During an interview on Tuesday’s broadcast of Fox News Radio’s “Alan Colmes Show,” MIT Economics Professor and Obamacare architect Jonathan Gruber argued that the law’s employer mandate “doesn’t do much” and eliminating it wouldn’t do “a whole lot of damage,” and he “wouldn’t care one way or another.”

Gruber stated that there isn’t anything to the right of Obamacare that would work, and that getting rid of state line restrictions on insurance wouldn’t do anything.
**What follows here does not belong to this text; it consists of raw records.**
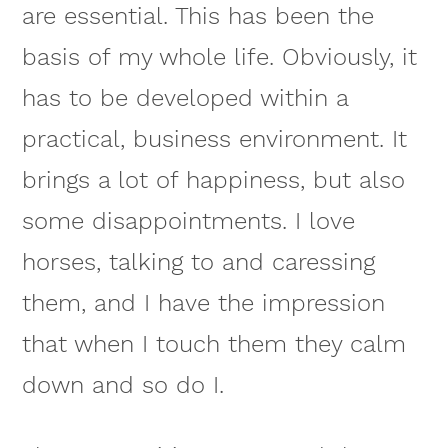
are essential. This has been the
basis of my whole life. Obviously, it
has to be developed within a
practical, business environment. It
brings a lot of happiness, but also
some disappointments. I love
horses, talking to and caressing
them, and I have the impression
that when I touch them they calm
down and so do I.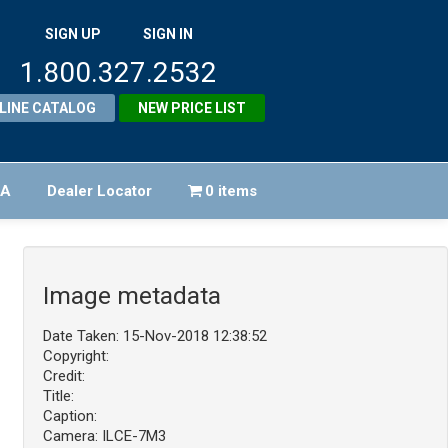
SIGN UP
SIGN IN
1.800.327.2532
LINE CATALOG
NEW PRICE LIST
FA
Dealer Locator
0 items
Image metadata
Date Taken: 15-Nov-2018 12:38:52
Copyright:
Credit:
Title:
Caption:
Camera: ILCE-7M3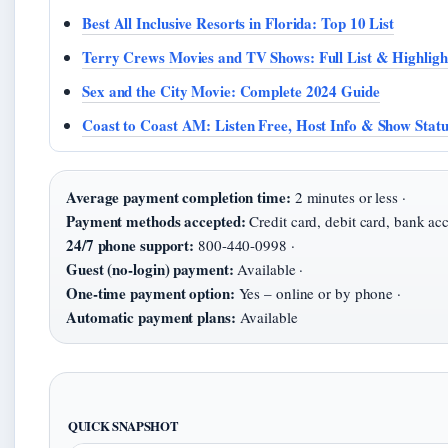
Best All Inclusive Resorts in Florida: Top 10 List
Terry Crews Movies and TV Shows: Full List & Highligh
Sex and the City Movie: Complete 2024 Guide
Coast to Coast AM: Listen Free, Host Info & Show Statu
Average payment completion time:
2 minutes or less ·
Payment methods accepted:
Credit card, debit card, bank acc
24/7 phone support:
800-440-0998 ·
Guest (no-login) payment:
Available ·
One-time payment option:
Yes – online or by phone ·
Automatic payment plans:
Available
QUICK SNAPSHOT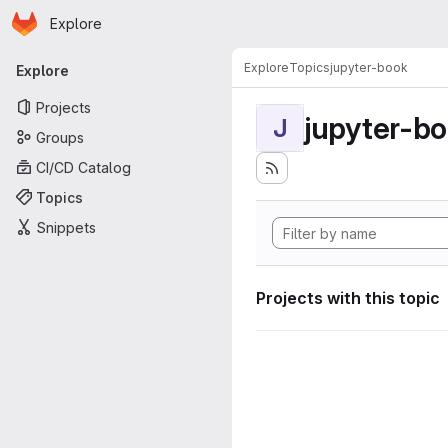
Homepage
Skip to main content
Explore
Primary navigation
Explore
Topics
jupyter-book
Explore
Projects
jupyter-b
J
Groups
CI/CD Catalog
Topics
Snippets
Projects with this topic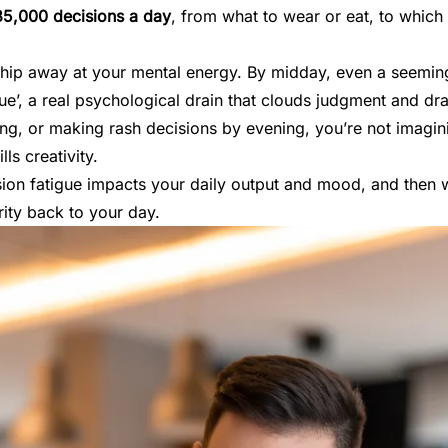
35,000 decisions a day
, from what to wear or eat, to which e
chip away at your mental energy. By midday, even a seemingl
ue’, a real psychological drain that clouds judgment and dra
ing, or making rash decisions by evening, you’re not imaginin
lls creativity.
ision fatigue impacts your daily output and mood, and then 
rity back to your day.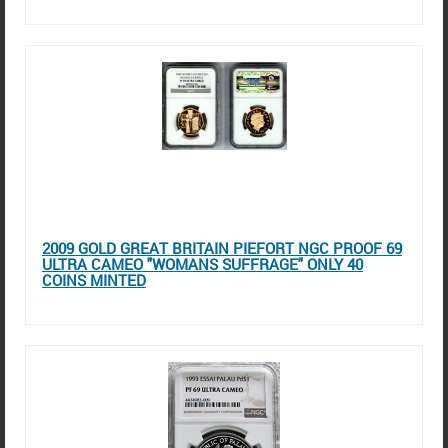
2009 GOLD GREAT BRITAIN PIEFORT NGC PROOF 69
ULTRA CAMEO "WOMANS SUFFRAGE" ONLY 40
COINS MINTED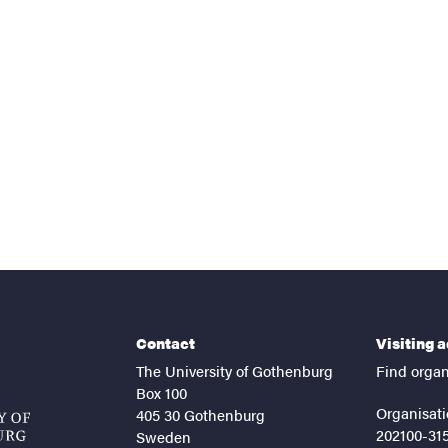
nts
Contact
Visiting 
The University of Gothenburg
Find organ
Box 100
Organisati
405 30 Gothenburg
202100-31
Sweden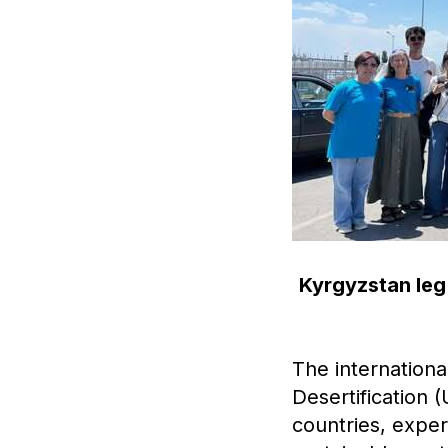
Kyrgyzstan leg 
The internation
Desertification 
countries, expe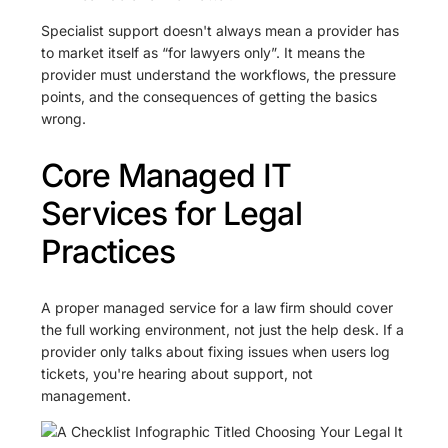
Specialist support doesn't always mean a provider has
to market itself as “for lawyers only”. It means the
provider must understand the workflows, the pressure
points, and the consequences of getting the basics
wrong.
Core Managed IT
Services for Legal
Practices
A proper managed service for a law firm should cover
the full working environment, not just the help desk. If a
provider only talks about fixing issues when users log
tickets, you're hearing about support, not
management.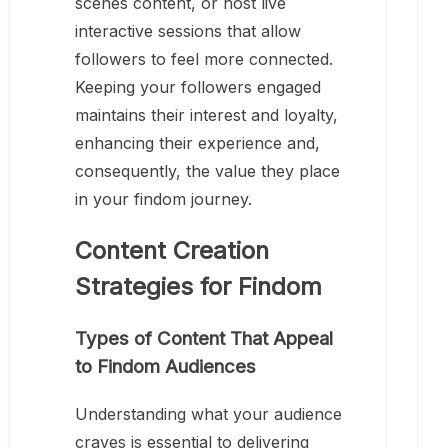
scenes content, or host live
interactive sessions that allow
followers to feel more connected.
Keeping your followers engaged
maintains their interest and loyalty,
enhancing their experience and,
consequently, the value they place
in your findom journey.
Content Creation
Strategies for Findom
Types of Content That Appeal
to Findom Audiences
Understanding what your audience
craves is essential to delivering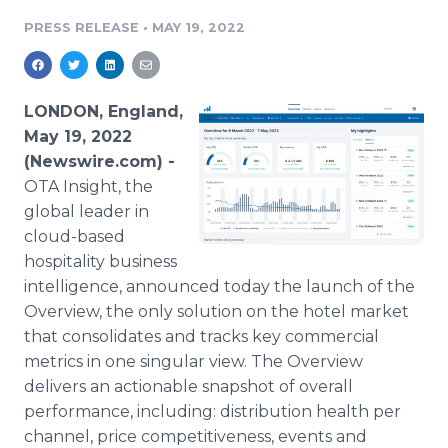
Media Room
PRESS RELEASE
•
MAY 19, 2022
RSS Feeds
Support
LONDON, England,
May 19, 2022
(Newswire.com) -
OTA Insight, the
global leader in
cloud-based
hospitality business
intelligence, announced today the launch of the
Overview, the only solution on the hotel market
that consolidates and tracks key commercial
metrics in one singular view. The Overview
delivers an actionable snapshot of overall
performance, including: distribution health per
channel, price competitiveness, events and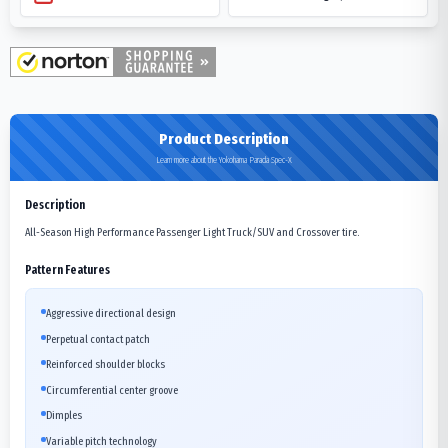
Product Description
Learn more about the Yokohama Parada Spec-X
Description
All-Season High Performance Passenger Light Truck/SUV and Crossover tire.
Pattern Features
Aggressive directional design
Perpetual contact patch
Reinforced shoulder blocks
Circumferential center groove
Dimples
Variable pitch technology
He also argued that Obamacare has “unambiguously” made the world a better place.

When asked what could be done to make the law better, Gruber responded that it was “hard to know.” Gruber continued that there was nothing President-Elect Donald Trump would do that would make the law better, but there are things that “wouldn’t make it much worse.”

Gruber cited the employer mandate as something that “doesn’t do much, because it only applies to employers about 50 employees, and almost all of them offer health insurance anyway. So it doesn’t do a whole lot. He could get rid of that without doing a whole lot of damage, and that would be fine. … I wouldn’t care one way or another.”

He added that while it wouldn’t be a bad idea, it wouldn’t “kill the law” if the contraception mandate was eliminated.